+++ Recorded data
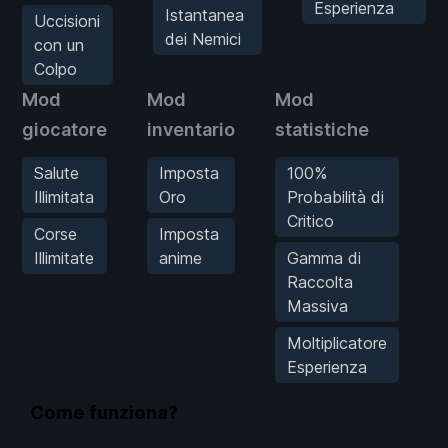
Esperienza
Istantanea
Uccisioni
dei Nemici
con un
Colpo
Mod
Mod
Mod
giocatore
inventario
statistiche
Salute
Imposta
100%
Illimitata
Oro
Probabilità di
Critico
Corse
Imposta
M
Illimitate
anime
Gamma di
Raccolta
Massiva
Moltiplicatore
Esperienza
Come funziona?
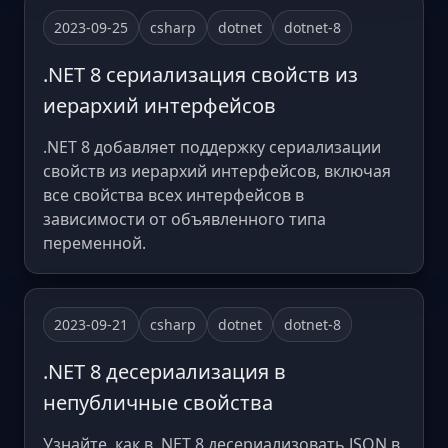
2023-09-25
csharp
dotnet
dotnet-8
.NET 8 сериализация свойств из
иерархий интерфейсов
.NET 8 добавляет поддержку сериализации
свойств из иерархий интерфейсов, включая
все свойства всех интерфейсов в
зависимости от объявленного типа
переменной.
2023-09-21
csharp
dotnet
dotnet-8
.NET 8 десериализация в
непубличные свойства
Узнайте, как в .NET 8 десериализовать JSON в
++++++
Task directions — Skip the pictures and reproduce all remaining entries exactly.

Answer to the problem —
Esperienza
Istantanea
Uccisioni
dei Nemici
con un
Colpo
Mod
Mod
Mod
giocatore
inventario
statistiche
Salute
Imposta
100%
Illimitata
Oro
Probabilità di
Critico
Corse
Imposta
M
Illimitate
anime
Gamma di
Raccolta
Massiva
Moltiplicatore
Esperienza
Come funziona?
2023-09-25
csharp
dotnet
dotnet-8
.NET 8 сериализация свойств из
иерархий интерфейсов
.NET 8 добавляет поддержку сериализации
свойств из иерархий интерфейсов, включая
все свойства всех интерфейсов в
зависимости от объявленного типа
переменной.
2023-09-21
csharp
dotnet
dotnet-8
.NET 8 десериализация в
непубличные свойства
Узнайте, как в .NET 8 десериализовать JSON в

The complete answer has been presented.